## WHAT YOU WILL DO
The answer must be only the lines below from the one holding "norância - Milan Kundera" down to the one holding "SHARE THIS PROGRAM", ends included, printed exactly; please omit all pictures.

## RECORD SET
************

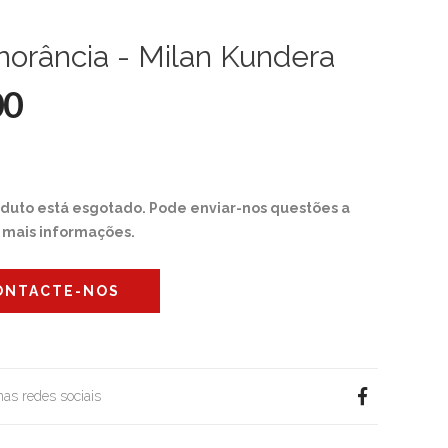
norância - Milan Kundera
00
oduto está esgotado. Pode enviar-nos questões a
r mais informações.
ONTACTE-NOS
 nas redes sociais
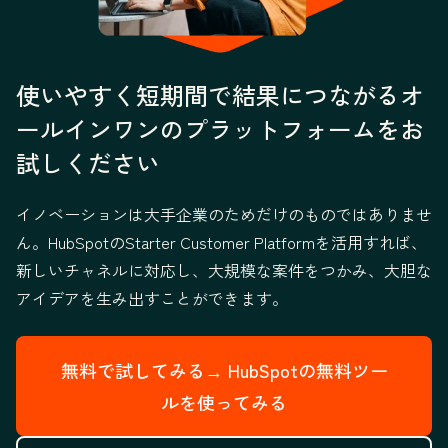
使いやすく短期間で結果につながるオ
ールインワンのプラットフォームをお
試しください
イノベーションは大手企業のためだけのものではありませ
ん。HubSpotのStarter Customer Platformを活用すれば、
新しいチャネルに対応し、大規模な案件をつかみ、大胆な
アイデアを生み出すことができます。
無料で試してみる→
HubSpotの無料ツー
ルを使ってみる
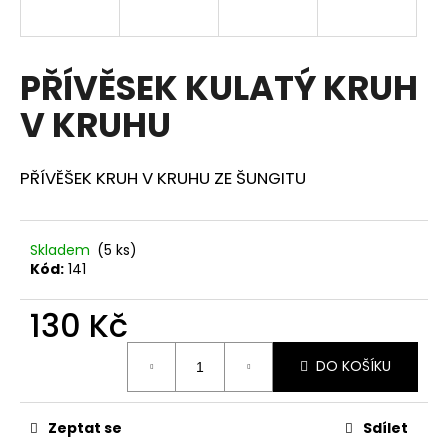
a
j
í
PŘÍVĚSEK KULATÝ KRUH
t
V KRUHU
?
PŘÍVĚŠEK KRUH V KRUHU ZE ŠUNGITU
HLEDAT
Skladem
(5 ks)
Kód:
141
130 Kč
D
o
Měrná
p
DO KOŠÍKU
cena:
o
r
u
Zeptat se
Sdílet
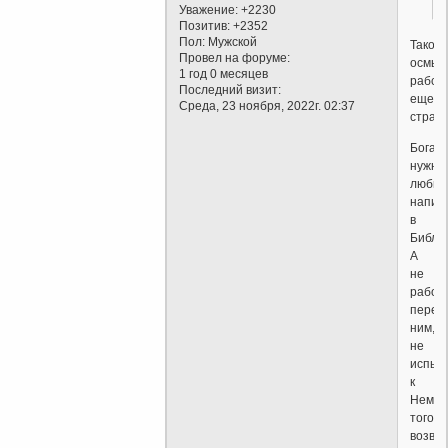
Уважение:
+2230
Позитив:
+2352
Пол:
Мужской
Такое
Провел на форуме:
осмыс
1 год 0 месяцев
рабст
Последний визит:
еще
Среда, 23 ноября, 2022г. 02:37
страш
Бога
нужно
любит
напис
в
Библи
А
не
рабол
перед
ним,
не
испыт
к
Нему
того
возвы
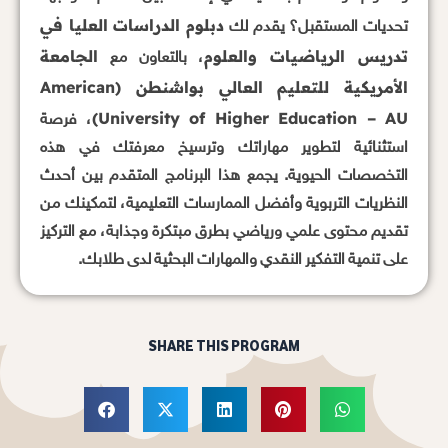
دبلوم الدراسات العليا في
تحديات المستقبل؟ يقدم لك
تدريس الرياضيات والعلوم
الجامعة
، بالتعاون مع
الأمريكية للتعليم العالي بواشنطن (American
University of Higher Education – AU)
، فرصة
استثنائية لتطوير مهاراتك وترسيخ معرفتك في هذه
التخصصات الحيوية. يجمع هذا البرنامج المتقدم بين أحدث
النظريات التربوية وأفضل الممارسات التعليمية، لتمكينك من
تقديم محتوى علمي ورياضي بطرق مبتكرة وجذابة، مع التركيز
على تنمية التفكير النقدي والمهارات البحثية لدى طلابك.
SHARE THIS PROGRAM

************

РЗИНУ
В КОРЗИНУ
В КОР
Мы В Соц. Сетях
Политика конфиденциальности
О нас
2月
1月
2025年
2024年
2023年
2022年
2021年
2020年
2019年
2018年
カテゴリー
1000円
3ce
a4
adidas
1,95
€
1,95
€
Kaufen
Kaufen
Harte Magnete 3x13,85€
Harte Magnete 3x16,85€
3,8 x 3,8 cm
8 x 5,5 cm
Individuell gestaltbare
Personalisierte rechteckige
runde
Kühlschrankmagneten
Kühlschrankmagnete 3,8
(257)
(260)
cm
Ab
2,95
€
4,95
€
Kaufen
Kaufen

************

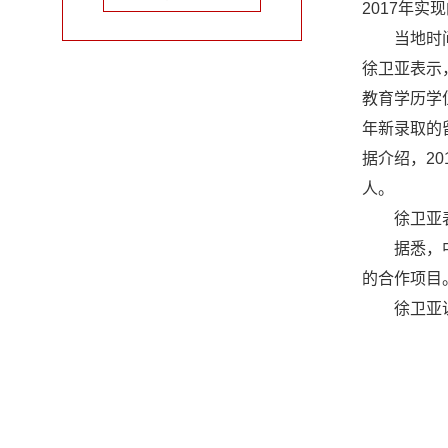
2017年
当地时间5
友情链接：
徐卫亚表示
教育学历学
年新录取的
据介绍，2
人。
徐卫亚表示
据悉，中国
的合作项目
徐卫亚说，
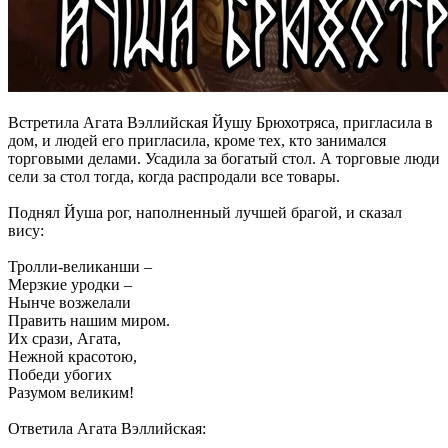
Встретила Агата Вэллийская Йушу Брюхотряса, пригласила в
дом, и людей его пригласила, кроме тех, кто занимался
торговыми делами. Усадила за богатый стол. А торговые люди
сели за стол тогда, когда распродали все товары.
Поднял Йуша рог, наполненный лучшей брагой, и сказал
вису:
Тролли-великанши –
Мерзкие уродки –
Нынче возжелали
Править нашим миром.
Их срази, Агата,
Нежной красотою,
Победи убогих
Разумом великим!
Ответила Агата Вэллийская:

************

## RESULT OF THE TASK
norância - Milan Kundera
00
oduto está esgotado. Pode enviar-nos questões a
r mais informações.
ONTACTE-NOS
 nas redes sociais
使いやすく短期間で結果につながるオ
ールインワンのプラットフォームをお
試しください
イノベーションは大手企業のためだけのものではありませ
ん。HubSpotのStarter Customer Platformを活用すれば、
新しいチャネルに対応し、大規模な案件をつかみ、大胆な
アイデアを生み出すことができます。
無料で試してみる→
HubSpotの無料ツー
ルを使ってみる
a
j
í
PŘÍVĚSEK KULATÝ KRUH
t
V KRUHU
?
PŘÍVĚŠEK KRUH V KRUHU ZE ŠUNGITU
HLEDAT
Skladem
(5 ks)
Kód:
141
130 Kč
D
o
Měrná
p
DO KOŠÍKU
cena:
o
r
u
Zeptat se
Sdílet
Уважение:
+2230
Позитив:
+2352
Пол:
Мужской
Такое
Провел на форуме:
осмыс
1 год 0 месяцев
рабст
Последний визит:
еще
Среда, 23 ноября, 2022г. 02:37
страш
Бога
нужно
любит
напис
в
Библи
А
не
рабол
перед
ним,
не
испыт
к
Нему
того
возвы
دبلوم الدراسات العليا في
تحديات المستقبل؟ يقدم لك
تدريس الرياضيات والعلوم
الجامعة
، بالتعاون مع
الأمريكية للتعليم العالي بواشنطن (American
University of Higher Education – AU)
، فرصة
استثنائية لتطوير مهاراتك وترسيخ معرفتك في هذه
التخصصات الحيوية. يجمع هذا البرنامج المتقدم بين أحدث
النظريات التربوية وأفضل الممارسات التعليمية، لتمكينك من
تقديم محتوى علمي ورياضي بطرق مبتكرة وجذابة، مع التركيز
على تنمية التفكير النقدي والمهارات البحثية لدى طلابك.
SHARE THIS PROGRAM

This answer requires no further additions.